For reference, you really want to avoid calling *= in a loop as it’s going to allocate a new string each time. Here transcode is the best solution, but in general for this kind of situation you’d better store the characters in an array, fill it with characters, and only then create a string from it. Of course it’s even better if you can directly load the string from memory.

mark · March 8, 2017, 8:10pm

I looked in base/c.jl and found cwstring() which is great for creating wchar_t to pass into C functions, so thanks for mentioning that!

But using transcode() doesn’t work because I only have a NULL-terminated Ptr{Cwchar_t} of unknown length and transcode() won’t accept a pointer. Nor can I see any way to convert a Ptr{Cwchar_t} to a Vector{Cwchar_t}. I also tried changing my return type from Ptr{Cwchar_t} to Cwstring and then doing convert(UInt16, p) where p is a Cwstring but that didn’t work either.

Also, I guessed that *= is bad in loops (like Python) but I don’t know the length of the string, so I’m stuck.

yuyichao · March 8, 2017, 9:05pm

http://docs.julialang.org/en/latest/manual/calling-c-and-fortran-code.html#Accessing-Data-through-a-Pointer-1

And more specifically http://docs.julialang.org/en/latest/stdlib/c.html#Base.unsafe_wrap-Tuple{Union{Type{Array{T,N}%20where%20N},%20Type{Array{T,N}},%20Type{Array}},Ptr{T},Tuple{Vararg{Int64,N}}}%20where%20N%20where%20T

ihnorton · March 8, 2017, 9:26pm

As far as finding the length, here’s some helper code from older Julia versions.

StefanKarpinski · March 8, 2017, 11:00pm

We could probably stand to make this a little easier to use. The minimalist goal of transcode was to allow calling Windows APIs without needing a full-blown UTF-16 string type in Base. PRs and API design ideas welcome.

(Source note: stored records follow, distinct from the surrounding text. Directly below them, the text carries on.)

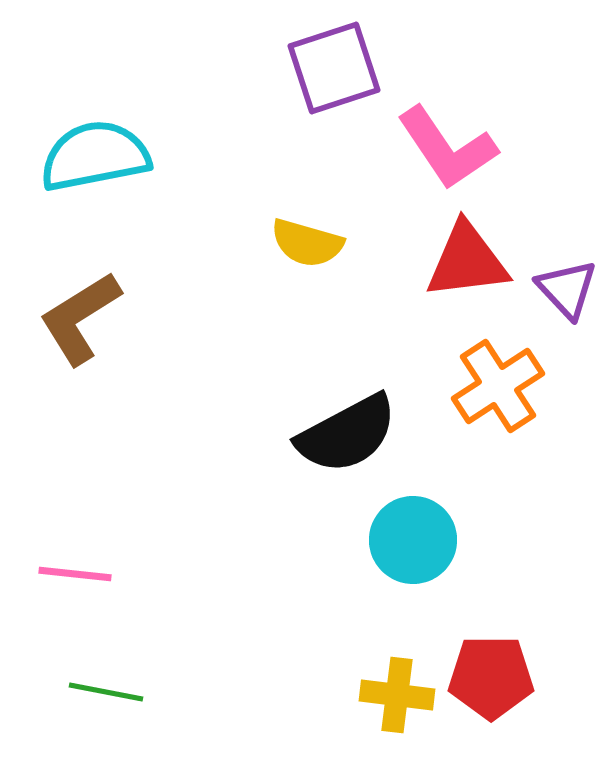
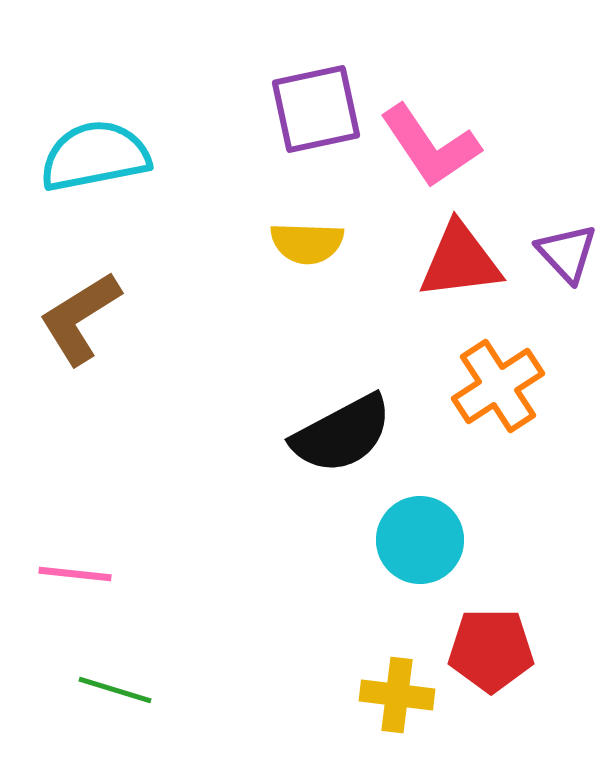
purple square: moved 18 px left, 41 px down; rotated 6 degrees clockwise
pink L-shape: moved 17 px left, 2 px up
yellow semicircle: rotated 14 degrees counterclockwise
red triangle: moved 7 px left
purple triangle: moved 36 px up
black semicircle: moved 5 px left
cyan circle: moved 7 px right
red pentagon: moved 27 px up
green line: moved 9 px right, 2 px up; rotated 6 degrees clockwise
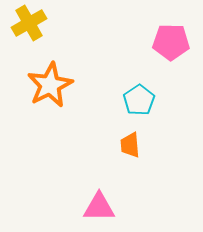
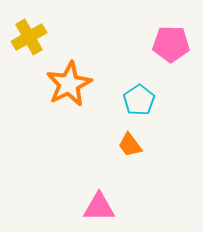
yellow cross: moved 14 px down
pink pentagon: moved 2 px down
orange star: moved 19 px right, 1 px up
orange trapezoid: rotated 32 degrees counterclockwise
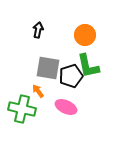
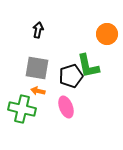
orange circle: moved 22 px right, 1 px up
gray square: moved 11 px left
orange arrow: rotated 40 degrees counterclockwise
pink ellipse: rotated 45 degrees clockwise
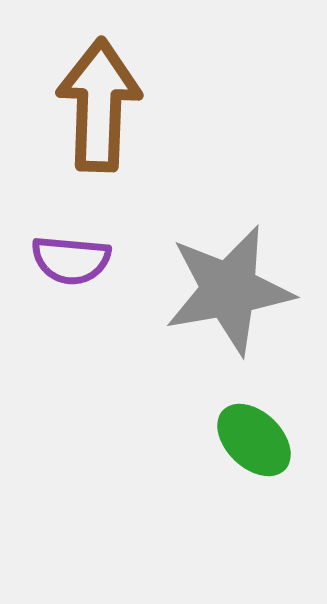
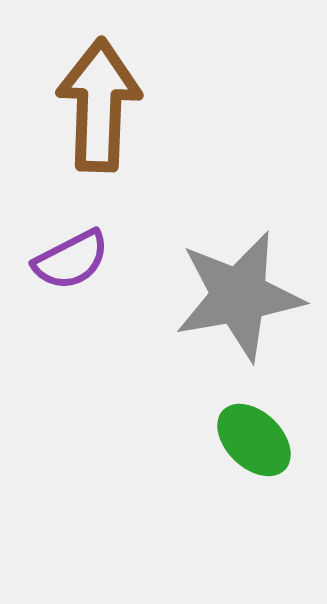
purple semicircle: rotated 32 degrees counterclockwise
gray star: moved 10 px right, 6 px down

ScottPJones · March 9, 2017, 3:23am

This also won’t handle non-BMP characters (i.e. characters that are encoded via two surrogate characters in UTF-16).
One option might be to use the UTF16String type that was moved to the LegacyStrings package.
You can use String(utf16(p)), where p is a Ptr{UInt16} or Ptr{Int16}, to get a UTF16String from a pointer to a null terminated UTF-16 string, and then return it as a UTF-8 encoded String type.

mark · March 10, 2017, 9:25am

I tried LegacyStrings but it gave lots of warnings so I gave up on it. So I tried a new solution that didn’t keep appending to a string:

function utf16tostring(p::Ptr{UInt16}; maxlen=100_000)
    chars = zeros(UInt16, maxlen)
    i = 1
    while i <= maxlen
        u = unsafe_load(p, i)
        if u == 0; break end
        chars[i] = u
        i += 1
    end
    transcode(String, chars)[1:i-1]
end

It runs about 5% faster on my test data.

I do think that the standard library should provide a Cwstring to String conversion function though.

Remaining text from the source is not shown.